Wikileaks will provide technology companies with exclusive access to CIA hacking tools that it possesses so they can patch software flaws, founder Julian Assange said on Thursday, presenting Silicon Valley with a potential dilemma on how to deal with the anti-secrecy group.
If the offer is legitimate, it would place technology companies in the unusual position of relying on Assange, a man believed by some US officials and lawmakers to be an untrustworthy pawn of Russian President Vladimir Putin, to share cyber vulnerabilities stockpiled by a secretive US spy agency.
It was not clear how WikiLeaks intended to cooperate with the companies. The group published documents on Tuesday describing secret Central Intelligence Agency hacking tools and snippets of computer code. It did not publish the full programs that would be needed to actually conduct cyber exploits against phones, computers and Internet-connected televisions.
"Considering what we think is the best way to proceed and hearing these calls from some of the manufacturers, we have decided to work with them to give them some exclusive access to the additional technical details that we have so that the fixes can be developed and pushed out, so people can be secure," Assange said during an online press conference from the Ecuadorean embassy in London.
Assange took refuge at the embassy in 2012 to avoid extradition to Sweden over allegations of rape, which he denies.
"We've seen Julian Assange's statement and have not yet been contacted," a Microsoft representative said. "Our preferred method for anyone with knowledge of security issues, including the CIA or Wikileaks, is to submit details to us at email@example.com so we can review information and take any necessary steps to protect customers."
Representatives of Google
Responding to Assange, CIA spokesman Jonathan Liu, said in a statement: "As we’ve said previously, Julian Assange is not exactly a bastion of truth and integrity."
"Despite the efforts of Assange and his ilk, CIA continues to aggressively collect foreign intelligence overseas to protect America from terrorists, hostile nation states and other adversaries."
WikiLeaks' disclosures this week caused alarmed in the technology world and among consumers because of the potential privacy implications of the cyber espionage tactics that were described.
One file described a programme known as Weeping Angel that purportedly could take over a Samsung smart television, making it appear it was off when in fact it was recording conversations in the room.
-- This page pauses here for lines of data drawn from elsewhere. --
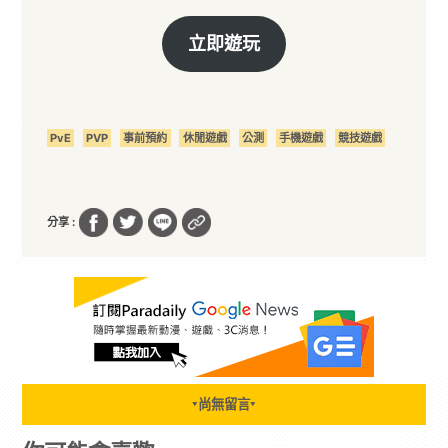
立即遊玩
PvE
PVP
事前預約
休閒遊戲
公測
手機遊戲
競技遊戲
分享 :
尚無留言
▼
▼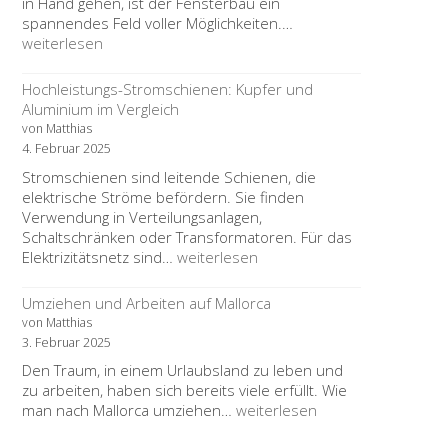
in Hand gehen, ist der Fensterbau ein
Entdecken
spannendes Feld voller Möglichkeiten.…
Sie
weiterlesen
die
Zukunft
Hochleistungs-Stromschienen: Kupfer und
im
Aluminium im Vergleich
Fensterbau:
von Matthias
Übernahme
4. Februar 2025
eines
Stromschienen sind leitende Schienen, die
Bestandsbetriebs
elektrische Ströme befördern. Sie finden
als
Verwendung in Verteilungsanlagen,
Ihre
Schaltschränken oder Transformatoren. Für das
Gründungschance
Hochleistungs-
Elektrizitätsnetz sind…
weiterlesen
Stromschienen:
Kupfer
Umziehen und Arbeiten auf Mallorca
und
von Matthias
Aluminium
3. Februar 2025
im
Den Traum, in einem Urlaubsland zu leben und
Vergleich
zu arbeiten, haben sich bereits viele erfüllt. Wie
Umziehen
man nach Mallorca umziehen…
weiterlesen
und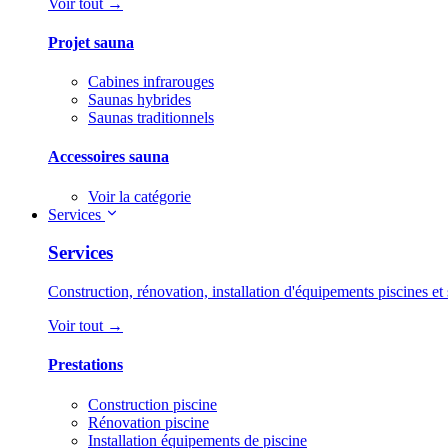
Voir tout →
Projet sauna
Cabines infrarouges
Saunas hybrides
Saunas traditionnels
Accessoires sauna
Voir la catégorie
Services
Services
Construction, rénovation, installation d'équipements piscines et 
Voir tout →
Prestations
Construction piscine
Rénovation piscine
Installation équipements de piscine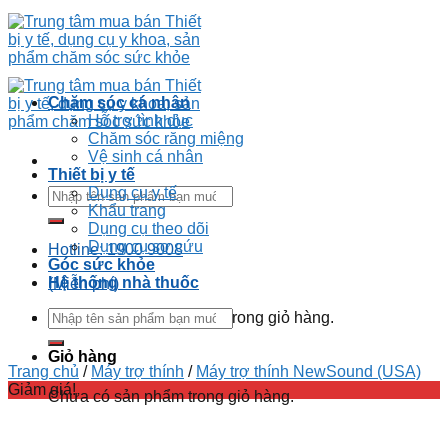
Skip
to
content
Chăm sóc cá nhân
Hỗ trợ tình dục
Chăm sóc răng miệng
Vệ sinh cá nhân
Thiết bị y tế
Dụng cụ y tế
Tìm
Khẩu trang
kiếm:
Dụng cụ theo dõi
Dụng cụ sơ cứu
Hotline: 1900 9008
Góc sức khỏe
Hệ thống nhà thuốc
(Miễn phí)
Tìm
Chưa có sản phẩm trong giỏ hàng.
kiếm:
Giỏ hàng
Trang chủ
/
Máy trợ thính
/
Máy trợ thính NewSound (USA)
Giảm giá!
Chưa có sản phẩm trong giỏ hàng.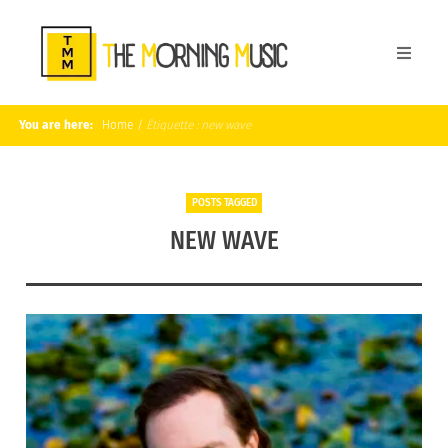
You are here:
Home
/
Étiquette :
new wave
POSTS TAGGED
NEW WAVE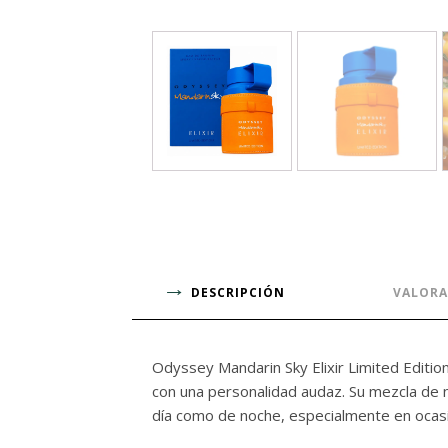
DESCRIPCIÓN
VALORA
Odyssey Mandarin Sky Elixir Limited Editi
con una personalidad audaz. Su mezcla de n
día como de noche, especialmente en ocasi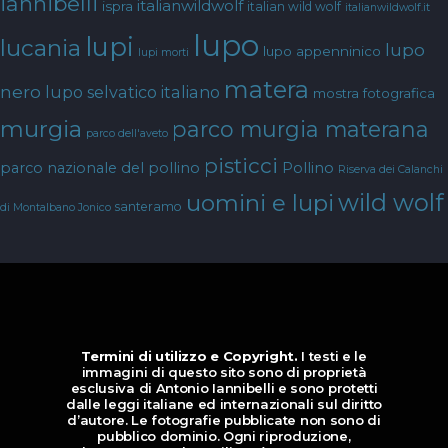
iannibelli
italianwildwolf
ispra
italian wild wolf
italianwildwolf.it
lupo
lupi
lucania
lupo
lupo appenninico
lupi morti
matera
nero
lupo selvatico italiano
mostra fotografica
murgia
parco murgia materana
parco dell'aveto
pisticci
parco nazionale del pollino
Pollino
Riserva dei Calanchi
wild wolf
uomini e lupi
santeramo
di Montalbano Jonico
Termini di utilizzo e Copyright.
I testi e le
immagini di questo sito sono di proprietà
esclusiva di Antonio Iannibelli e sono protetti
dalle leggi italiane ed internazionali sul diritto
d’autore. Le fotografie pubblicate non sono di
pubblico dominio. Ogni riproduzione,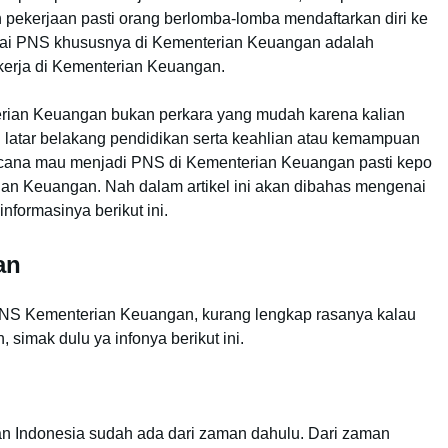
kerjaan pasti orang berlomba-lomba mendaftarkan diri ke
gai PNS khususnya di Kementerian Keuangan adalah
kerja di Kementerian Keuangan.
rian Keuangan bukan perkara yang mudah karena kalian
 latar belakang pendidikan serta keahlian atau kemampuan
ncana mau menjadi PNS di Kementerian Keuangan pasti kepo
an Keuangan. Nah dalam artikel ini akan dibahas mengenai
formasinya berikut ini.
an
NS Kementerian Keuangan, kurang lengkap rasanya kalau
 simak dulu ya infonya berikut ini.
n Indonesia sudah ada dari zaman dahulu. Dari zaman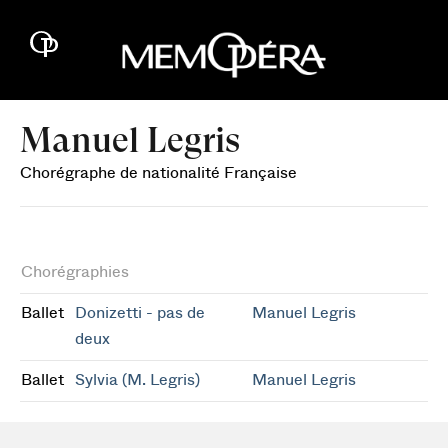
Manuel Legris
Chorégraphe de nationalité Française
Chorégraphies
Ballet
Donizetti - pas de
Manuel Legris
deux
Ballet
Sylvia (M. Legris)
Manuel Legris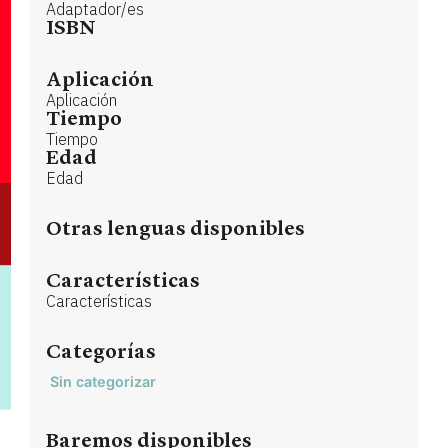
Adaptador/es
ISBN
Aplicación
Aplicación
Tiempo
Tiempo
Edad
Edad
Otras lenguas disponibles
Características
Características
Categorías
Sin categorizar
Baremos disponibles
Other documents described ways to hack into Apple iPhones, devices running Google's Android software and other gadgets in a way that could observe communications before they are protected by end-to-end encryption offered by messaging apps like Signal or WhatsApp.
Several companies have already said they are confident that their recent security updates have accounted for the purported flaws described in the CIA documents. Apple said in a statement on Tuesday that "many of the issues" leaked had already been patched in the latest version of its operating system.
WikiLeaks' publication of the documents reignited a debate about whether U.S. intelligence agencies should hoard serious cyber security vulnerabilities rather than share them with the public. An interagency process created under former President Barack Obama called for erring on the side of disclosure.